Als we de rivier Le Bouès en
de D3 zijn overgestoken, nemen we nog een flinke slok drinken, en dan zetten we
de klim in, heuvelopwaarts naar Monlezun. Voorbij de kerk naast de in verbouw
zijnde Mairie is weer zo’n prachtig schaduwrijke picknickplek, met wederom een
heel mooi uitzicht over het heuvellandschap in zuidelijke richting.
We rusten, koelen, eten en
drinken hier.
Door open veld
Na deze pauze gaat het
heuvelafwaarts verder.
We passeren de oude burchtruïne,
waarvan we af en toe enkele hoog uitstekende delen boven de bomen uit zien
steken.
Dan volgt weer een heet
traject door het open veld, over asfaltwegen, veldpaden en over een kaarsrecht
akkerpad over naast elkaar liggende graanstoppelakkers.

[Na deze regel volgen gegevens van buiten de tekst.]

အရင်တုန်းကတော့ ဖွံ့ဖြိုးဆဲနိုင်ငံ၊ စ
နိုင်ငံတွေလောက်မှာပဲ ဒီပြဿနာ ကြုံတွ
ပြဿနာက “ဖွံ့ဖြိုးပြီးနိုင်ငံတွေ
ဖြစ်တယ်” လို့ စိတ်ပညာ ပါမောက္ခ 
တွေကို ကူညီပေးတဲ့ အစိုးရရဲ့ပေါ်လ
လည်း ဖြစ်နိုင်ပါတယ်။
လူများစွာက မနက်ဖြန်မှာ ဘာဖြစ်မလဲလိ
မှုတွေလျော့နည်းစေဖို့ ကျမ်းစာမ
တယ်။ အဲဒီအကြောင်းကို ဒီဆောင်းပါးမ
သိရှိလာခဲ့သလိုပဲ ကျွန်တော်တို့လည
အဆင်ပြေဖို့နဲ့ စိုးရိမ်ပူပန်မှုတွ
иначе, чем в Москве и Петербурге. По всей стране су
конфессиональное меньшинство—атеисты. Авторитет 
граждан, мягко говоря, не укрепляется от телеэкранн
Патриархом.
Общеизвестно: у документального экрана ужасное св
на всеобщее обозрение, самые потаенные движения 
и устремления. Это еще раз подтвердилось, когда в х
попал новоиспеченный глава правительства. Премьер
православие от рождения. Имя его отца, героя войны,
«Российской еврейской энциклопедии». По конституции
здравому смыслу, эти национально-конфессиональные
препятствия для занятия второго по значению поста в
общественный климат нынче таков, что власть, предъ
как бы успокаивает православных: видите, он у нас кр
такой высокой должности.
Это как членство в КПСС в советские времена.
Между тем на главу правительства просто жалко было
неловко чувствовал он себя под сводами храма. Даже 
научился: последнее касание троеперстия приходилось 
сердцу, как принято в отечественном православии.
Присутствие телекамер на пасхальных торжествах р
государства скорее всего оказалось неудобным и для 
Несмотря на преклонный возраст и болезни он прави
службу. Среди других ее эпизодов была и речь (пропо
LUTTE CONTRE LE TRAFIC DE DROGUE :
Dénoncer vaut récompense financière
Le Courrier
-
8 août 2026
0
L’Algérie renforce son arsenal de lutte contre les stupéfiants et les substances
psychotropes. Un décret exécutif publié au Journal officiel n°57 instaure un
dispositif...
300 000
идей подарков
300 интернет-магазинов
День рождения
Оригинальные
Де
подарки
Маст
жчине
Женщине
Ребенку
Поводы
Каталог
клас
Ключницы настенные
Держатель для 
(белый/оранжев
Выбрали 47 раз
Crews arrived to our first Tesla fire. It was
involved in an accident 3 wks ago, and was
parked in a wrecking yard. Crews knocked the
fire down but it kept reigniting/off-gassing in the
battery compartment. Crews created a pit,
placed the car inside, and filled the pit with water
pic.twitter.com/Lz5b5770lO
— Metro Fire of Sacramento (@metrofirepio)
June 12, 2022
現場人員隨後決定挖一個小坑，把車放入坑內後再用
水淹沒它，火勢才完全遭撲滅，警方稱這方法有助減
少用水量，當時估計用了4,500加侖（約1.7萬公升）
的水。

Ook hier weer hebben we heel
af en toe het genot van een grote boom, een boomwal en een laantje met enige
schaduw. Maar ook daar blijft het warm lopen.
We komen langs een
waterbassin, waaruit de boeren hun sproeiwater pompen voor de diverse
irrigatie-installaties die wij passeren.
Na enkele kilometers voorbij
Monlezun wandelen we langs de middeleeuwse, herbouwde bedevaartskapel, de
Chapelle Notre-Dame-de-la-Croix.
Heet Marciac
Voorbij deze bedevaartskapel
begint een mooie schaduwrijke platanenlaan. Door deze laan, en verderop door
enkele straten, lopen we recht op het grote stadsplein af van Marciac. Daar is
het een drukte van belang, want er wordt met man en macht gewerkt om alles in
gereedheid te brengen voor het jaarlijkse jazz-festival dat hier vanaf
aanstaande vrijdag drie weken zal worden georganiseerd in Marciac.
Wij maken een rondje om het
plein, onder de arcaden door van de oude gebouwen die rond het stadsplein
staan, en hebben zo mooi zicht op gebouwen en op druk heen en weer lopende,
hard werkende mannen en vrouwen.
Op zoek naar een
bakkerswinkel steken we het plein over, om dan ook het grote tentdoek te
bekijken, dat een groot deel van het stadsplein overspant vóór het hoofdpodium.
Bij de sluitende VVV krijgen
we op de valreep nog een stempel in onze pelgrimspaspoorten, bij de bakker
kopen we een verse bol brood voor morgen, en onze pogingen om iets kouds te
drinken op één van de terrassen aan het plein mislukken, want men is nog te
druk bezig met alle voorbereidingen, en pas vanaf aanstaande vrijdag gaan de
horecaterrassen open, als het jazz-festival van start gaat.
Daarom rijden wij met onze
auto vanuit het centrum van Marciac terug naar de buiten de plaats liggende
Camping du Lac, waar we bij aankomst om 15:00 uur eerst volop genieten van een alleszins
welverdiend groot glas ijskoud Amstel-bier, alvorens we gaan douchen.
Vanmiddag hebben we de
tafelventilator buiten staan, om in de schaduw van de bomen van onze
kampeerplaats in elk geval nog enige luchtcirculatie te voelen. Zo komen we ook
deze hete middag en warme avond wel weer goed door.